Kasper non ha paura
Compie oggi 34 Kasper Schmeichel, il portiere danese del Leicester che ha dovuto convivere tutta la sua carriera con la “presenza ingombrante” di un monumento come il padre. Riuscendo a convincere tutti.
Quante storie può contenere un mondiale? Tante quante le esistenze di chi calca un prato, canta un inno, suda per non essere fuori quando la partita è secca. La Danimarca a Russia 2018 si è giocata il suo “dentro o fuori” contro la Croazia. Ha perso ai rigori.
E provateci voi a fare come Kasper. Kasper Schmeichel. portiere del Leicester e della nazionale. Da sempre ha dovuto fare i conti con una presenza ingombrante, per mole e curriculum. Suo padre Peter. Il portiere leggenda del Manchester United che vinse tutto. Ma anche il monumento incorruttibile dell’unica vittoria internazionale della Danish. Gli europei del 1992. Ma non sono solo le vittorie, anche la loro maturazione che sfiora la leggenda per il padre.
Nel 1992 vinse gli europei con la Danimarca, una squadra che nemmeno doveva esserci, si era qualificata la Jugoslavia, poi esclusa per il conflitto interno. I danesi vennero chiamati che erano in vacanza. Leggenda vuole che il tecnico Moller Nielsen stesse montando una cucina quando lo chiamarono per dirgli “raduna tutti che siamo agli europei”. Peter fu uno dei protagonisti di una vittoria totalmente imprevedibile. Parò anche il rigore a Van Basten in semifinale. Per non farsi mancare nulla, in quella finale segnò Kim Vilfort, che non si allenava quasi mai, perchè mentre si giocava aveva la figlia in ospedale per una leucemia, fece appena in tempo a vedere suo papà in finale, far gol, prima di andarsene via.

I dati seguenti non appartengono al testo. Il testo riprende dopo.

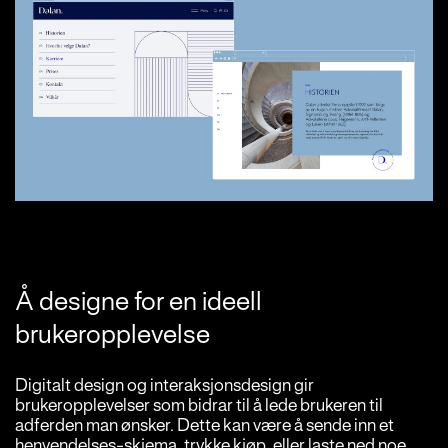
Å designe for en ideell
brukeropplevelse
Digitalt design og interaksjonsdesign gir
brukeropplevelser som bidrar til å lede brukeren til
adferden man ønsker. Dette kan være å sende inn et
henvendelses-skjema, trykke kjøp, eller laste ned noe.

Nel 1999, fu il protagonista della più pazza delle rimonte della storia del calcio. In finale di Champions League, il Bayern era in vantaggio fino al novantesimo. Nei tre minuti di recupero, Peter sale in attacco e va a fare casino, tanto da contrastare e far finire la palla a Giggs che consente il pareggio di Sheringham. All’ultimo sussurro, Ole Gunnar Solskjaer, colpirà abbattendo i tedeschi. Ma quella è un’altra storia.
Kasper si trova a gestire tutto questo, lo vedono solo come un figlio, a suo padre dicevano e dicono che non sarà mai alla sua altezza e il padre li sfancula educatamente. Ma ha già dimostrato la sua pasta. Perchè vincere il titolo col Manchester United può non essere impossibile, con il Leicester non è proprio una passeggiata e Kasper, con Ranieri alla guida, ci è riuscito. Lui che a quindici anni, durante una partita tra vecchie glorie del padre, fu messo in porta mentre era lì come spettatore. Cavandosela di fronte a mostri sacri del calcio danese.

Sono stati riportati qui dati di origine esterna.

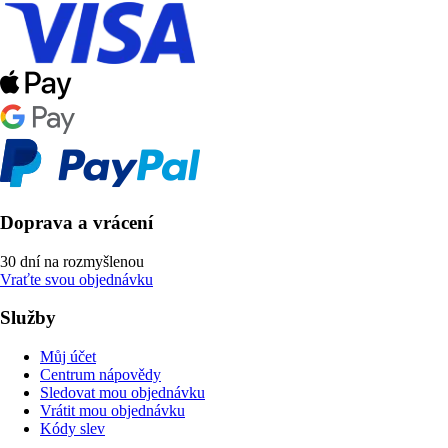
Doprava a vrácení
30 dní na rozmyšlenou
Vraťte svou objednávku
Služby
Můj účet
Centrum nápovědy
Sledovat mou objednávku
Vrátit mou objednávku
Kódy slev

Agli ultimi mondiali, contro la Croazia, Kasper aveva il padre che lo guardava dalla tribuna. Il padre appunto. Mentre lo inquadravano, Peter non ha mai, proprio mai, fatto la faccia del padre svilente, di quello che dice “io avrei fatto meglio”, era felice. E dimostrava di essere padre da una cosa: non ha mai gioito in maniera così scomposta da giocatore. Solo chi ha sangue del proprio sangue impegnato in qualcosa di unico può capire. Non invadere, non sindacare, soffrire in silenzio ed esserci se il proprio figlio sbatte malamente la faccia. Peter è stato tutto questo. Nonostante fosse ingombrante in tutti i sensi. Kasper ha parato tre rigori, uno in partita e due durante la lotteria finale, ma non è bastato.
Un esempio per certi padri che si scannano alle partite dei pulcini.

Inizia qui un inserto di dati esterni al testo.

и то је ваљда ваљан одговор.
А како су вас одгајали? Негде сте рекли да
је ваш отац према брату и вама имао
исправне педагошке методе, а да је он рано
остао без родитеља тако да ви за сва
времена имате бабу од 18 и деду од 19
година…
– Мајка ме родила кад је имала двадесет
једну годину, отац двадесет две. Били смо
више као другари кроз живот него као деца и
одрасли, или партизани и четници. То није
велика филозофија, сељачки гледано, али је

Lui che quando cominciò veramente la carriera, si vide arrivare il padre per parlargli. Peter disse: “non voglio mai essere invadente, dimmi tu come posso esserti utile, come calciatore, come consigliere o come padre?”, Kasper rispose “mi serve solo un padre”, il calciatore lo aveva visto tutta la vita, poteva bastare.